Sarah erzählt weiter, dass sie schon als Kind immer gebastelt und sich Geschichten ausgedacht hat. Es macht sie bis heute glücklich mit unterschiedlichstem Material zu arbeiten und etwas mit den Händen zu machen. Da gibt es unendliche Möglichkeiten!

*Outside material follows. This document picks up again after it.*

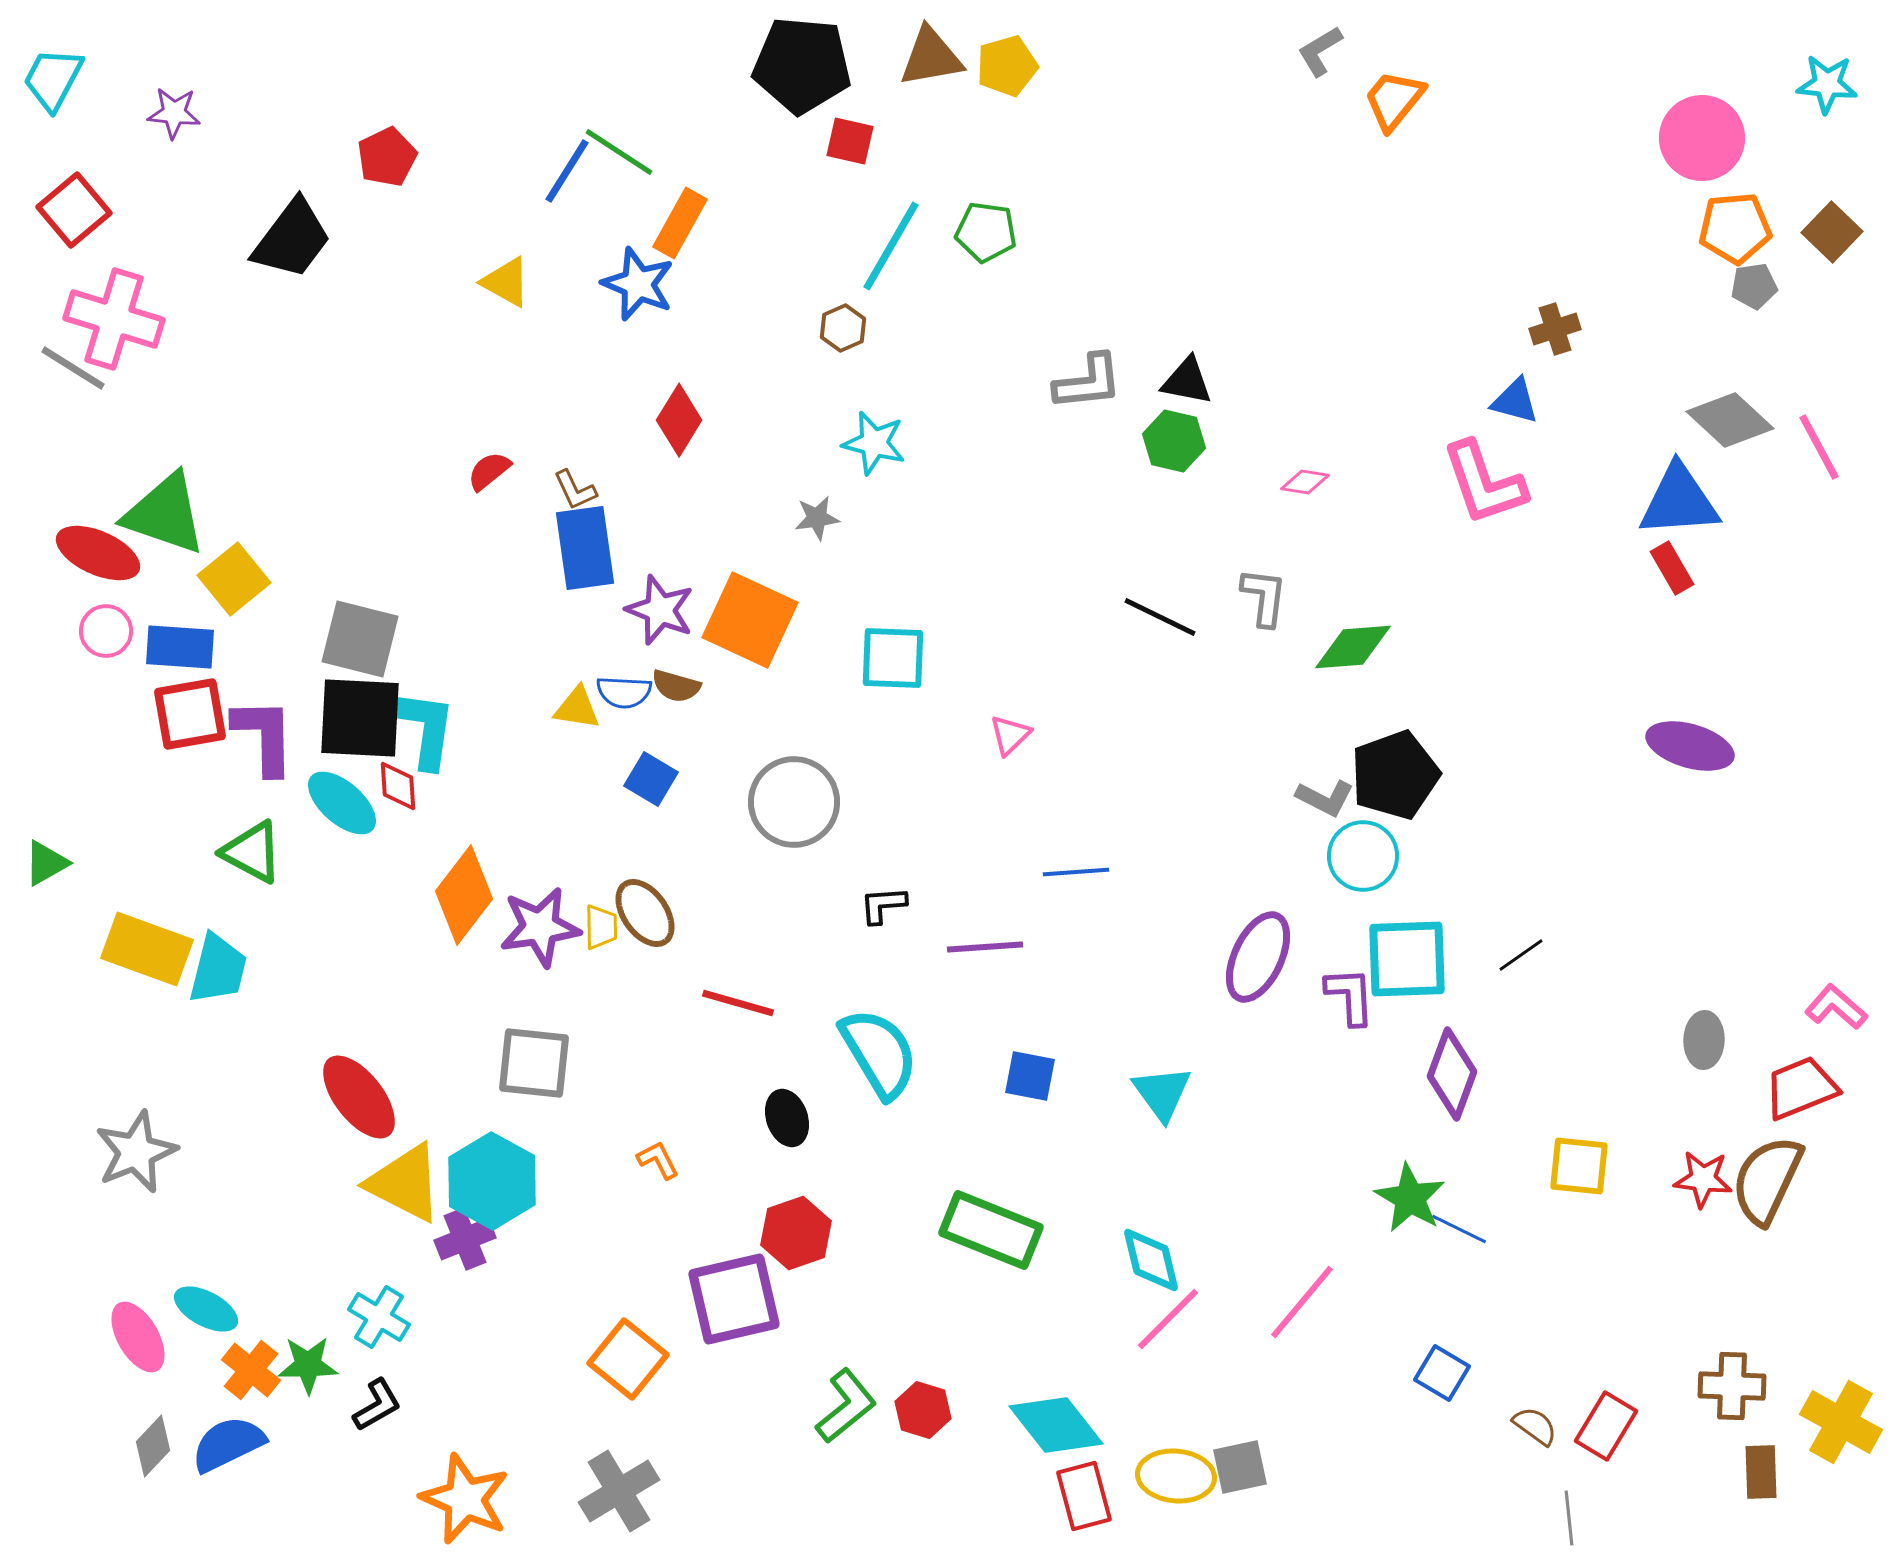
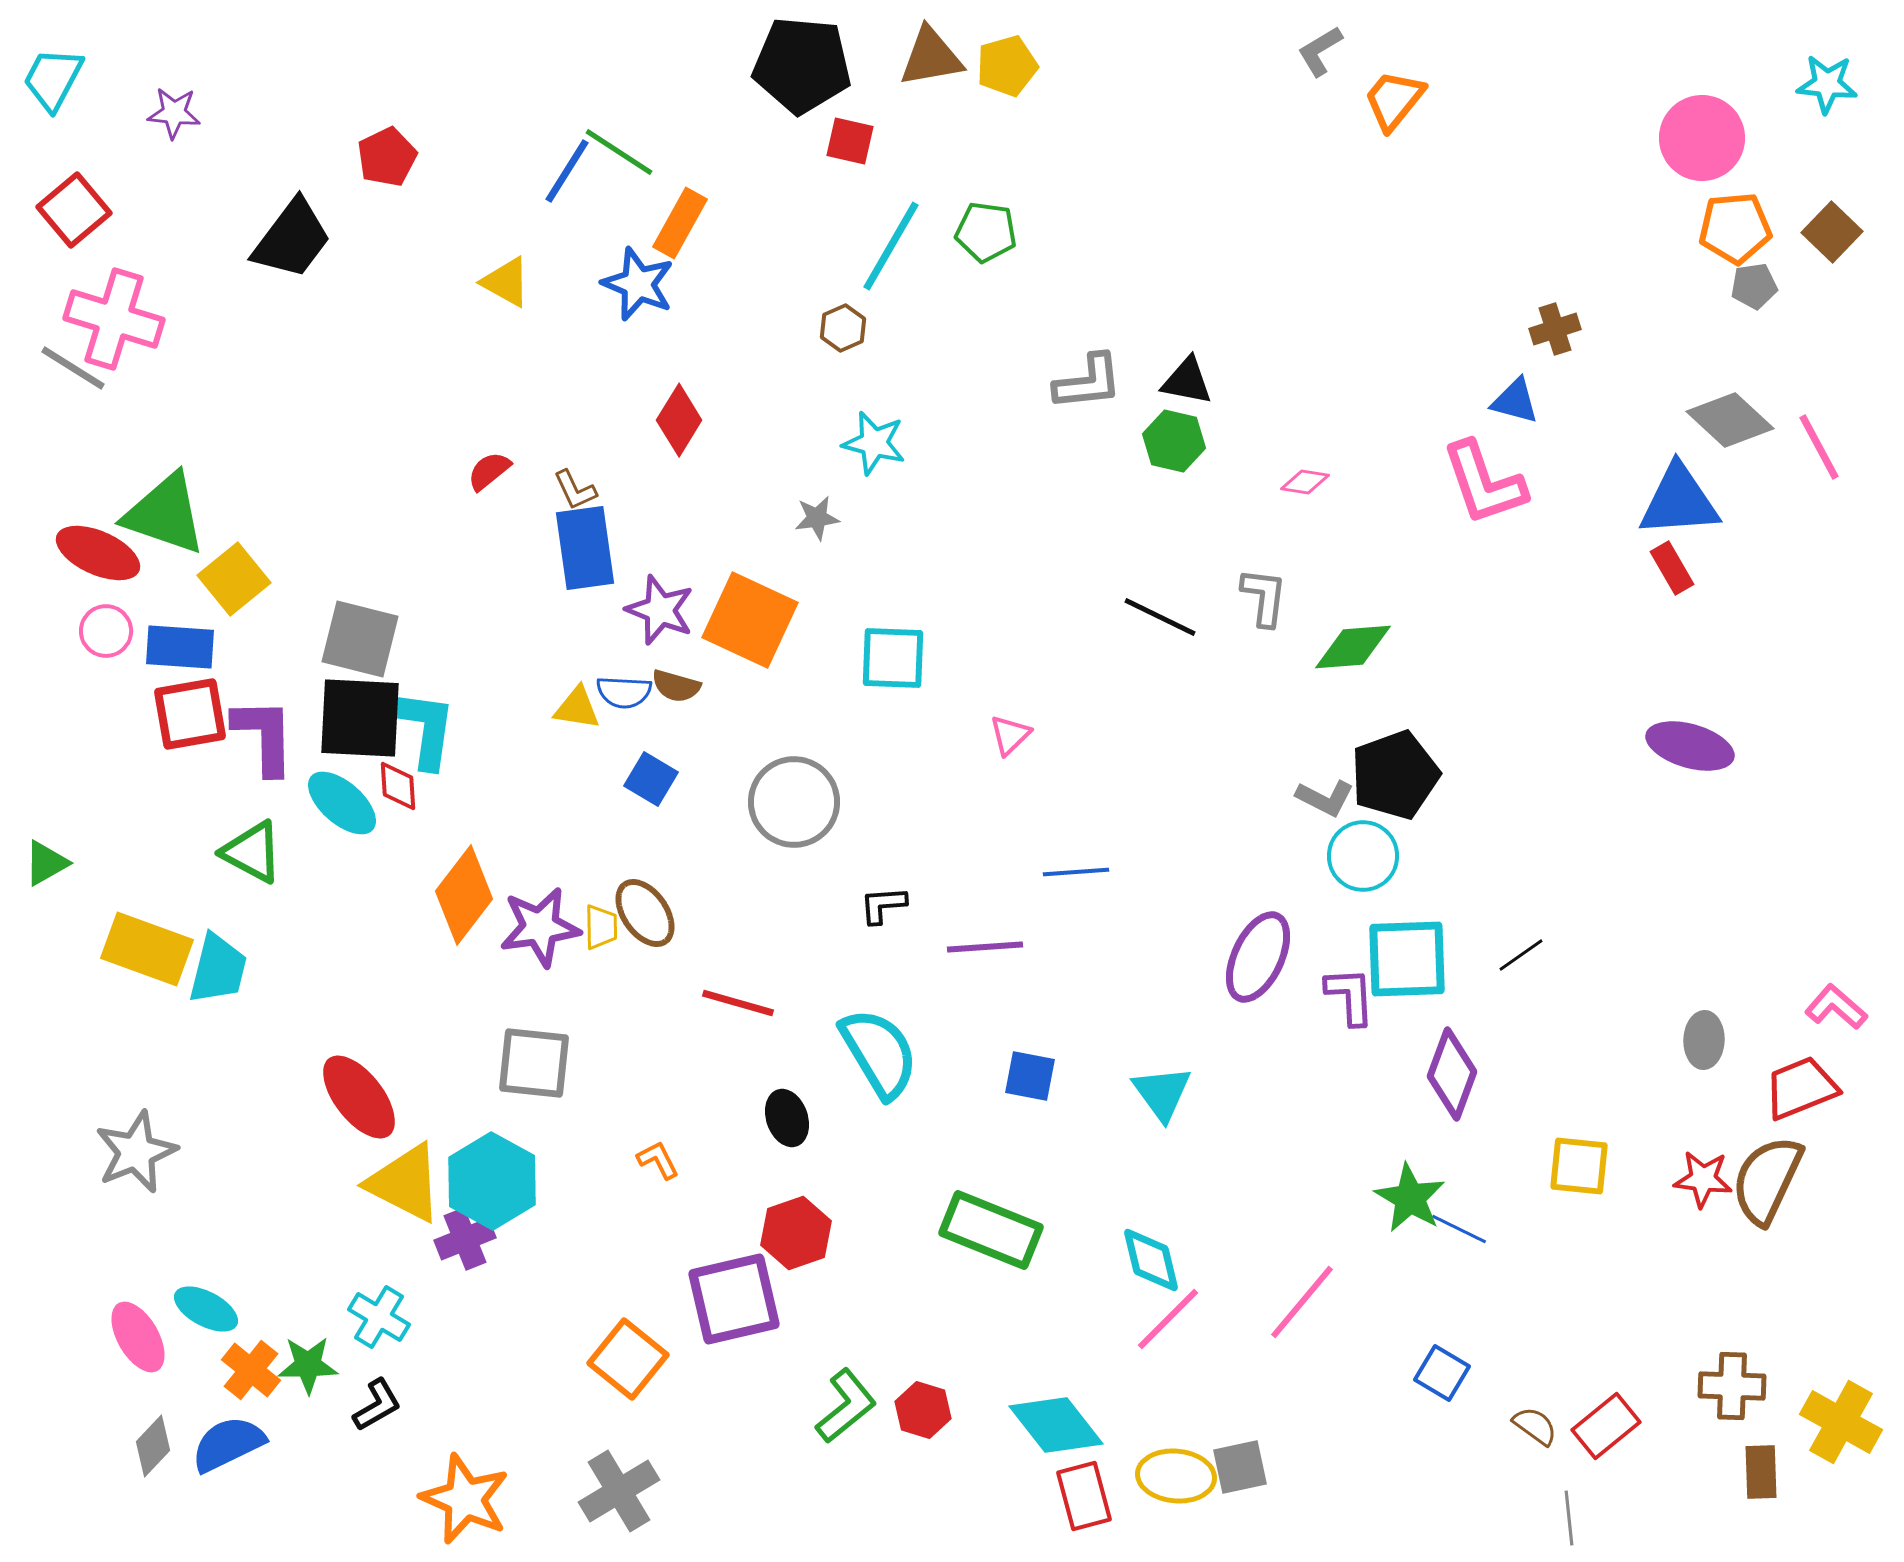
red rectangle at (1606, 1426): rotated 20 degrees clockwise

Das Atelier von Sarah Illenberger
Sarah Illenberger beim Interview mit den Ephra-unterwegs Kindern
Das Atelier von Sarah Illenberger

Nach dem Gespräch führt Sarah uns in ihr Atelier. Hier gibt es so viel zu entdecken! Wir machen Halt vor einem Regal, das mit vielen Objekten gefüllt ist. Wir sehen eine große Muschel mit einem Telefonkabel daran, einen haarigen Apfel, eine Axt, deren Klinge eine Zigarettenschachtel ist, eine Peitsche aus schwarzen Lakritzschnüren statt Leder oder ein gestricktes Oberteil aus Absperrband. Und ist das da ein Spiegel oder ein Tischtennisschläger, eine Diskokugel oder ein Motorradhelm? Sarah spielt in ihrer Kunst mit Gegenständen, mit Materialien und Gegensätzen – und mit Irritation. Bei einer Säge denkt man zum Beispiel sofort „Achtung! Gefährlich, nicht anfassen!“. Mit Sarahs Säge hingegen möchte man sich über die Finger streichen, denn das Sägeblatt besteht aus einer weichen Feder.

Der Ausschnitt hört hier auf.